Al margen de las anécdotas, cabría también preguntarse si no hay solo un olvido de los viejos dioses, sino una modificación del papel central de la música y sus intérpretes en el cambio social que operó la generación baby boomer, y una segregación y atomización de referencias. Esta es al cabo otra lectura del asunto: ya no se trataría, no solo, del peso relativo de personajes como Young y Rogan, sino de la convivencia entre contenidos de índole distinta en una plataforma como Spotify, donde la música ya no es la sola protagonista.

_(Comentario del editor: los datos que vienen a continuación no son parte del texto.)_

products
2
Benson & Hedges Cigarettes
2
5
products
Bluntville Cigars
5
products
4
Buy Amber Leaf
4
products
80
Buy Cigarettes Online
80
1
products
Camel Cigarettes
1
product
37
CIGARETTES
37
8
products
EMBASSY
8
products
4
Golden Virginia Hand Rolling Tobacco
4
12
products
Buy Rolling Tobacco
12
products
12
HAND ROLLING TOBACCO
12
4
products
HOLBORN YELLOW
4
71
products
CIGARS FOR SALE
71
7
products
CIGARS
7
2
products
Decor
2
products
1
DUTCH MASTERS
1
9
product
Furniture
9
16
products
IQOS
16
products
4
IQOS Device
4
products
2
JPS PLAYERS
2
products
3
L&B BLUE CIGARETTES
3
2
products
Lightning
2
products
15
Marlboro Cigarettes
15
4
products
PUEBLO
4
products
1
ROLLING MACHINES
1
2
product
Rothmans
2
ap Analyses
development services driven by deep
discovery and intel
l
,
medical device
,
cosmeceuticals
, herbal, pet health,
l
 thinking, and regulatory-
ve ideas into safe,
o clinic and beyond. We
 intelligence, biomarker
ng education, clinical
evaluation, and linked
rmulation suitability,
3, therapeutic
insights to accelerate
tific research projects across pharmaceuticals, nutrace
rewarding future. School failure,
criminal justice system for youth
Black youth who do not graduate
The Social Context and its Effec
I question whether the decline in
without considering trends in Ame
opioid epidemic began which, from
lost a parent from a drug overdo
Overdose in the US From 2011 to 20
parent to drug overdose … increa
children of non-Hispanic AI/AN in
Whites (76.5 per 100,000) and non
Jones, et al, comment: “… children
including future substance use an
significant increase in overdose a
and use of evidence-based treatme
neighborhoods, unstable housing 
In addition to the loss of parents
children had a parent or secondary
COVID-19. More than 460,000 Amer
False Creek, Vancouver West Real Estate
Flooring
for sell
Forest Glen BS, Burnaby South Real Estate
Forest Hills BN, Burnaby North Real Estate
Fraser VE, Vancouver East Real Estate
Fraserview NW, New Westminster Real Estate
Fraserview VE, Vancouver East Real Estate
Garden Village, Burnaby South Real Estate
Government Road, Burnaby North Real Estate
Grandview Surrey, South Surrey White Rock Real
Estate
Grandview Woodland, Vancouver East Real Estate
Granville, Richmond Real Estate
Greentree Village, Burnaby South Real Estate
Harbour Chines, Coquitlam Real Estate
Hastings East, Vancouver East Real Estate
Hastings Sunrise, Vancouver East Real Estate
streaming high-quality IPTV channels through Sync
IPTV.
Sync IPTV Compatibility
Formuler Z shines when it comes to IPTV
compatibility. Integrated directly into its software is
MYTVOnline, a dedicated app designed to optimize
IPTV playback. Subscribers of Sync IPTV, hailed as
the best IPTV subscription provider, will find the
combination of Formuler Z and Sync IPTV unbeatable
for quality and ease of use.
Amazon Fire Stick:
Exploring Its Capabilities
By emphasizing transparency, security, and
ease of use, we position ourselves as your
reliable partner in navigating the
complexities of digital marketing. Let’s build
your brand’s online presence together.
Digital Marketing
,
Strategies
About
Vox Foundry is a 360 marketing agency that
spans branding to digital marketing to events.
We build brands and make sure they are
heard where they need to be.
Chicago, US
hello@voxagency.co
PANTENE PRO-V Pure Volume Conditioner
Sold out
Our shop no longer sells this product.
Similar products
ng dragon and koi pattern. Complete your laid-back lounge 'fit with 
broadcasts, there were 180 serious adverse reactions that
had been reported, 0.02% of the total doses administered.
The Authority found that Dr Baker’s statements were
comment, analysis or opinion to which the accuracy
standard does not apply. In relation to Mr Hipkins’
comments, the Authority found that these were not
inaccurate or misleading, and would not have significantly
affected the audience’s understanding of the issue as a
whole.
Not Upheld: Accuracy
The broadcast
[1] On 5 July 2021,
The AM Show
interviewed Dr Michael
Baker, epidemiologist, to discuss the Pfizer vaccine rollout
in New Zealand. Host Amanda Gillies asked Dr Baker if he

La lista de opiniones atrabiliarias sobre política, drogas y sexo, cantadas o expresadas en entrevistas e intervenciones públicas, es inagotable

Hay otras lecturas que merecen un momento de atención. Young sufrió la polio de niño, hay que recordarlo, y no está para mandangas con las vacunas. Pero los artistas como él, y él mismo, a menudo han opinado con frivolidad sobre todo tipo de temas. Hoy sus mismos compañeros de generación Clapton o Morrison se manifiestan contra las vacunas; pero la lista de opiniones atrabiliarias sobre política, drogas y sexo, cantadas o expresadas en entrevistas e intervenciones públicas, es inagotable. ¿Hay que aplicarles el mismo régimen que a los podcasts de Rogan?

Finalmente, convendría no perder de vista que algunas de las decisiones y comportamientos más lesivos para vidas y haciendas durante la pandemia han venido de gobiernos y no pocos “expertos”. No de cantantes, no de podcasters. Y que en cualquier caso la responsabilidad relativa de cada uno no puede ser la misma. Interesa deslindar cuánto hay de sacrificio del chivo expiatorio en algunas operaciones de supuesta higiene opinativa -en España viene rápido a la mente el caso de Bosé, juguete roto de la propaganda de izquierdas. Y conviene en todo caso aplicar, por lo menos, la misma vigilancia al poder que a sus críticos, por estrafalarios que nos resulten. Porque en Spotify uno puede cancelar su suscripción cuando quiera; pero con los gobiernos y sus entes “civiles” y medios de comunicación concertados la cosa ya es más complicada.